**What needs to be done:**
From the line containing "info@waterfitters.com" through the last line, print the records exactly and nothing else.

**Exercise material:**

.....

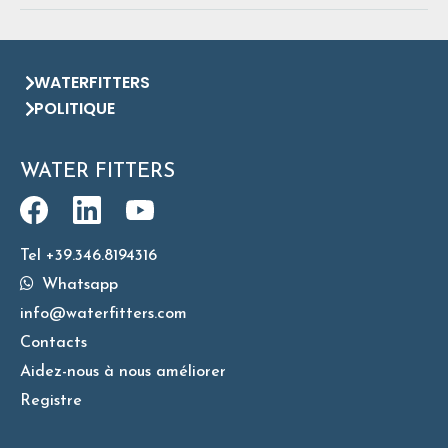
WATERFITTERS
POLITIQUE
WATER FITTERS
Tel +39.346.8194316
Whatsapp
info@waterfitters.com
Contacts
Aidez-nous à nous améliorer
Registre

.....

**Result for this exercise:**
info@waterfitters.com
Contacts
Aidez-nous à nous améliorer
Registre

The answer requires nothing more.